We file our tax returns as prescribed by the laws of the jurisdictions in which we operate. Our U.S. tax returns have been audited for years through 2002 by the Internal Revenue Service. In other major jurisdictions, we are generally open to examination for the most recent three to five fiscal years. Although timing of the resolution and closure on audits is highly uncertain, we do not believe it is likely that the unrecognized tax benefits would materially change in the next 12 months.

As of March 31, 2013, we had federal net operating loss and tax credit carryforwards of approximately $252.9 million and $152.4 million, respectively.
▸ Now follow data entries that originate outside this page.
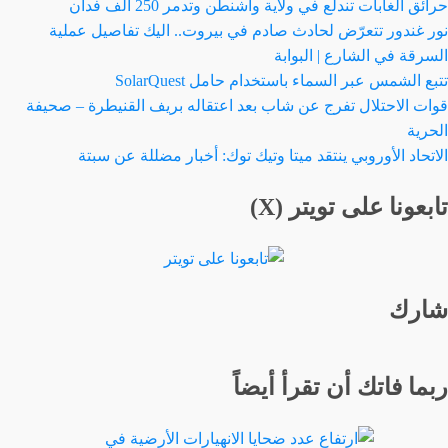
حرائق الغابات تندلع في ولاية واشنطن وتدمر 250 ألف فدان
نور غندور تتعرّض لحادث صادم في بيروت.. اليك تفاصيل عملية
السرقة في الشارع | البوابة
تتبع الشمس عبر السماء باستخدام حامل SolarQuest
قوات الاحتلال تفرج عن شاب بعد اعتقاله بريف القنيطرة – صحيفة
الحرية
الاتحاد الأوروبي ينتقد ميتا وتيك توك: أخبار مضللة عن سبتة
تابعونا على تويتر (X)
شارك
ربما فاتك أن تقرأ أيضاً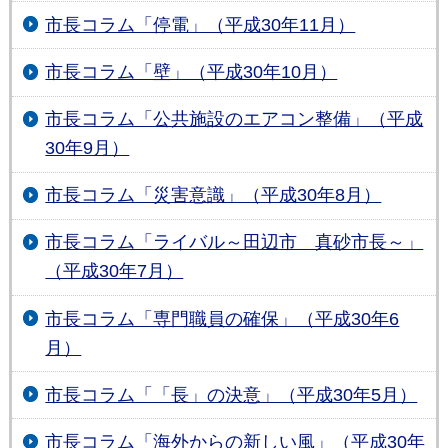
市長コラム「停電」（平成30年11月）
市長コラム「壁」（平成30年10月）
市長コラム「公共施設のエアコン整備」（平成
30年9月）
市長コラム「災害意識」（平成30年8月）
市長コラム「ライバル～田辺市 真砂市長～」
（平成30年7月）
市長コラム「専門職員の確保」（平成30年6
月）
市長コラム「「長」の決意」（平成30年5月）
市長コラム「海外からの新しい風」（平成30年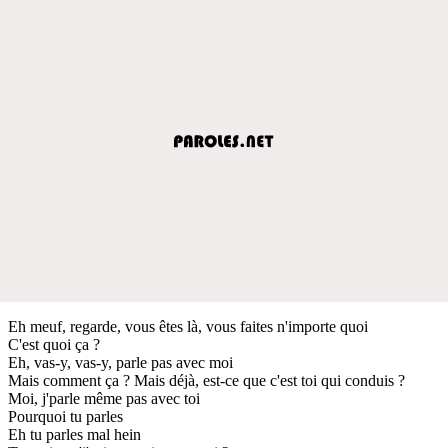
Eh meuf, regarde, vous êtes là, vous faites n'importe quoi
C'est quoi ça ?
Eh, vas-y, vas-y, parle pas avec moi
Mais comment ça ? Mais déjà, est-ce que c'est toi qui conduis ?
Moi, j'parle même pas avec toi
Pourquoi tu parles
Eh tu parles mal hein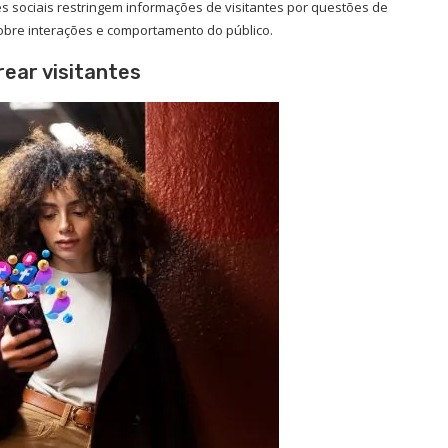
es sociais restringem informações de visitantes por questões de
obre interações e comportamento do público.
rear visitantes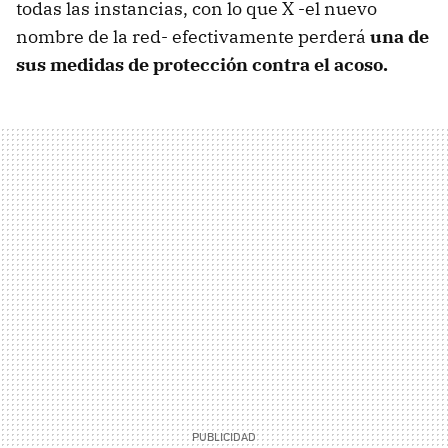
todas las instancias, con lo que X -el nuevo
nombre de la red- efectivamente perderá
una de
sus medidas de protección contra el acoso.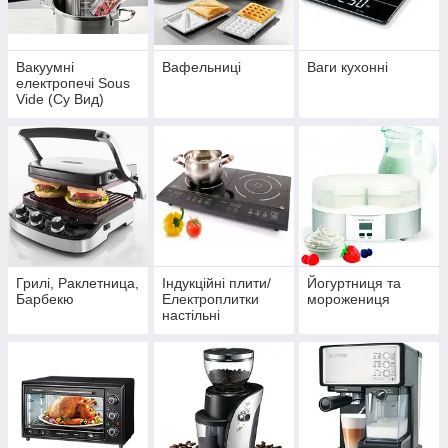
Вакуумні
Вафельниці
Ваги кухонні
електропечі Sous
Vide (Су Вид)
Грилі, Раклетница,
Індукційні плити/
Йогуртниця та
Барбекю
Електроплитки
морожениця
настільні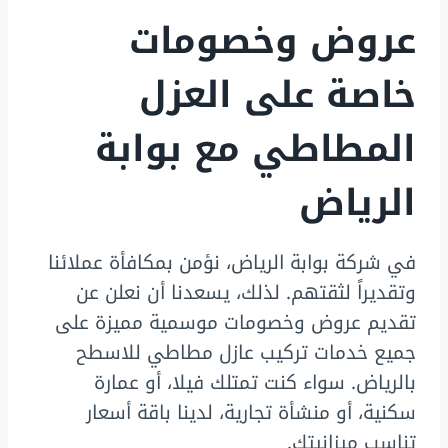
عروض وخصومات
خاصة على العزل
المطاطي مع بوابة
الرياض
في شركة بوابة الرياض، نؤمن بمكافأة عملائنا
وتقديراً لثقتهم. لذلك، يسعدنا أن نعلن عن
تقديم عروض وخصومات موسمية مميزة على
جميع خدمات تركيب عازل مطاطي للاسطح
بالرياض. سواء كنت تمتلك فيلا، أو عمارة
سكنية، أو منشأة تجارية، لدينا باقة أسعار
تناسب ميزانيتك.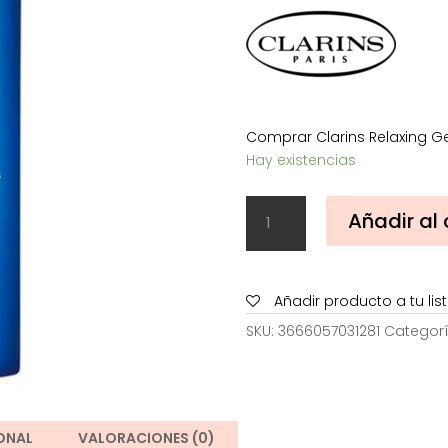
28,00€.
Comprar Clarins Relaxing Ge
Hay existencias
Clarins
Añadir al 
Relaxing
Gel
de
Ducha
Añadir producto a tu li
200
SKU:
3666057031281
Categor
ml
cantidad
ONAL
VALORACIONES (0)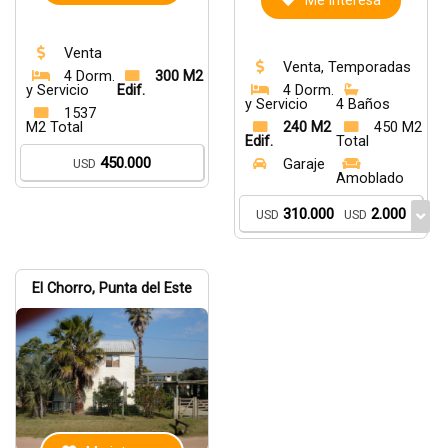
Me interesa
Venta
Venta, Temporadas
4 Dorm.
300 M2
y Servicio
Edif.
4 Dorm.
y Servicio
4 Baños
1537
M2 Total
240 M2
450 M2
Edif.
Total
450.000
USD
Garaje
Amoblado
310.000
2.000
USD
USD
El Chorro, Punta del Este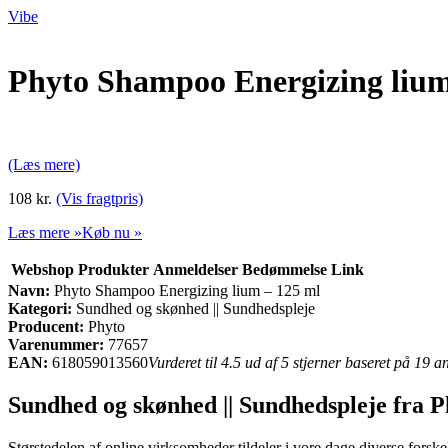
Vibe
Phyto Shampoo Energizing lium
(Læs mere)
108 kr.
(Vis fragtpris)
Læs mere »
Køb nu »
Webshop
Produkter
Anmeldelser
Bedømmelse
Link
Navn:
Phyto Shampoo Energizing lium – 125 ml
Kategori:
Sundhed og skønhed || Sundhedspleje
Producent:
Phyto
Varenummer:
77657
EAN:
618059013560
Vurderet til 4.5 ud af 5 stjerner baseret på 19 
Sundhed og skønhed || Sundhedspleje fra P
Størstedelen af online virksomheder tildeler i vore dage diverse forskell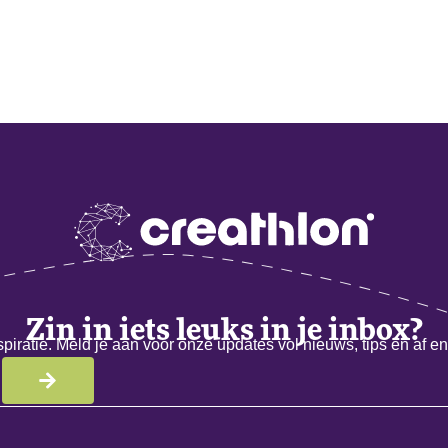
Zin in iets leuks in je inbox?
iratie. Meld je aan voor onze updates vol nieuws, tips en af en 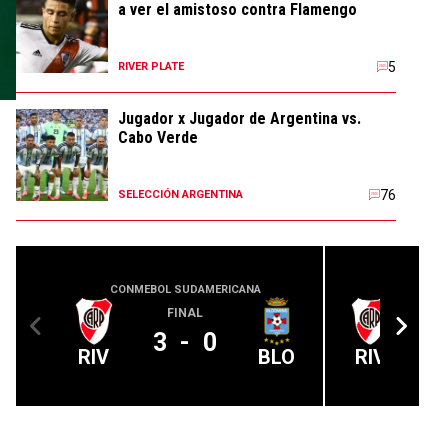
a ver el amistoso contra Flamengo
5
RIVER PLATE
Jugador x Jugador de Argentina vs.
Cabo Verde
76
SELECCIÓN ARGENTINA
CONMEBOL SUDAMERICANA
COPA
FINAL
3
-
0
RIV
BLO
RIV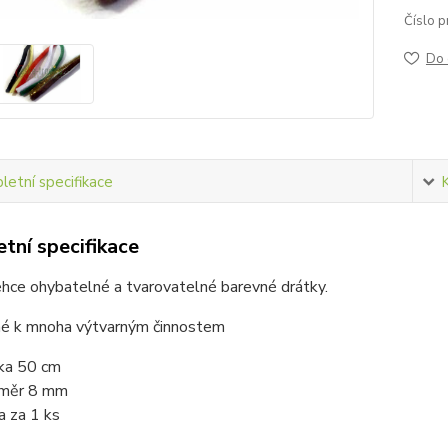
Číslo p
Do 
etní specifikace
tní specifikace
hce ohybatelné a tvarovatelné barevné drátky.
né k mnoha výtvarným činnostem
ka 50 cm
měr 8 mm
a za 1 ks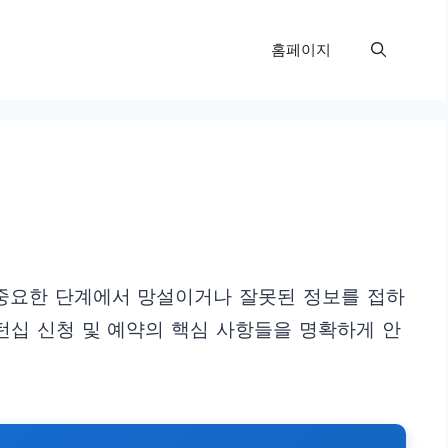
홈페이지
이 중요한 단계에서 망설이거나 잘못된 정보를 접하
턴십 신청 및 예약의 핵심 사항들을 명확하게 안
Our federal net operating loss carryforwards include $33.6 million attributable to excess tax deductions from stock option exercises, and are not included in the deferred tax assets shown above. The benefit of these loss carryforwards will be credited to equity when realized. The net operating loss and tax credit carryforwards expire in varying amounts beginning in fiscal 2014 if not previously utilized, the utilization of which is limited under the tax law ownership change provision. These carryforwards include $15.6 million of acquired net operating losses and $10.8 million of credits.

Certain changes in stock ownership could result in a limitation on the amount of net operating loss and tax credit carryovers that can be utilized each year. Should the company undergo such a change in stock ownership, it could severely limit the usage of these carryover tax attributes against future income, resulting in additional tax charges.

Due to our history of net losses and the difficulty in predicting future results, we believe that we cannot rely on projections of future taxable income to realize the deferred tax assets. Accordingly, we have established a full valuation allowance against our U.S. net deferred tax assets. Significant management judgment is required in determining our deferred tax assets and liabilities and valuation allowances for purposes of assessing our ability to realize any future benefit from our net deferred tax assets. We intend to maintain this valuation allowance until sufficient positive evidence exists to support the reversal of the valuation allowance. Our income tax expense recorded in the future will be reduced to the extent that sufficient positive evidence materializes to support a reversal of, or decrease in, our valuation allowance.